Bekannt sind die Pumpspeicherwerke mit Ober- und Unterbecken. Das sind „mechanische“ Speicher, weil die potentielle Energie des aufgestauten Wassers aufgrund des Höhenunterschieds zwischen Ober- und Unterbecken wie auch die Durchflussmenge die Leistung und damit den Energieumsatz bestimmen. Eine weitere wesentliche Kenngröße ist der nutzbare Energieinhalt aufgrund der Größe des Oberbeckens. Die „mechanischen“ Energiespeicher nach den Ideen von Prof. Heindl sind dem vergleichbar, nur dass hier die hydraulisch bewegten Massen, z. B. aus Felsgestein, zusammen mit dem Hub den nutzbaren Energieinhalt bestimmen. Beide „mechanische“ Speicher sind unabhängig von der Größe der Anlage prinzipiell geeignet, die Bevorratung an Energie vornehmen zu können.
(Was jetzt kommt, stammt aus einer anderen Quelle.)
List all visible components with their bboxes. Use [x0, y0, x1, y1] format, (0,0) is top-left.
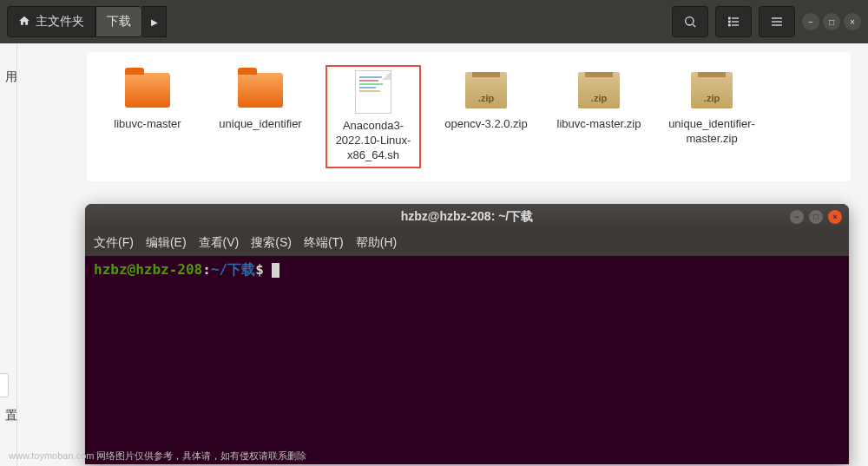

Es gibt weitere Energiespeicherungsmöglichkeiten. Das ist zum einen die Wärmespeicherung, bei der die Bevorratung von Warmwasser gebräuchlich ist. Kältespeicher sind genauso möglich (z. B. in Tiefkühlhäusern, Gefriertruhen und Kühlschränken). Mehr und mehr spielen inzwischen Batteriespeicher mit ihrer Energiespeicherung in chemischer Form eine Rolle. Eine weitere Form chemischer Speicherung ist die Energiebevorratung als Gas, das zuvor mittels Elektrolyse und ggf. weiteren Prozess- schritten mittels elektrischen Energie erzeugt worden ist. Die Speicherung in Form von Druckluft gibt es zwar, sie wird jedoch auch in Zukunft nur eine sehr eingeschränkte Rolle spielen.
Verantwortung für Versorgungssicherheit, Netzsicherheit und Netzstabilität
Grundsätzlich könnten alle vorgenannten Speichermedien, ggf. in verschiedenen Größenordnungen und Bauformen in ganz unterschiedlichen Bereichen der Energiebevorratung genutzt werden. Diese werden nachfolgend erläutert und dabei wird speziell auf die online-Regelungsaufgaben in den Zeitbereichen unterhalb weniger Minuten näher eingegangen. Für Zeitbereiche über Minuten hinaus wird eine neue Art des Miteinanders von Netznutzern und Netzbetreibern beschrieben. Der in dieser Ausarbeitung gemachte Vorschlag sichert über alle Zeitbereiche hinweg die Einhaltung der Netzstabilität. Er ordnet dazu konsequent die Verantwortung für die Versorgungssicherheit den Netznutzern zu, während die Netzbetreiber die Verantwortung für die Netzsicherheit und Netzstabilität zu übernehmen haben. Das hat eindeutige Verantwortungsübergänge zur Folge, bei denen ein näher beschriebener Datenaustausch sicherstellt, dass den Verantwortungen auch jede der beiden Seiten gerecht werden kann. Ohne eine Unterstützung durch Techniken ist dies aber nicht möglich.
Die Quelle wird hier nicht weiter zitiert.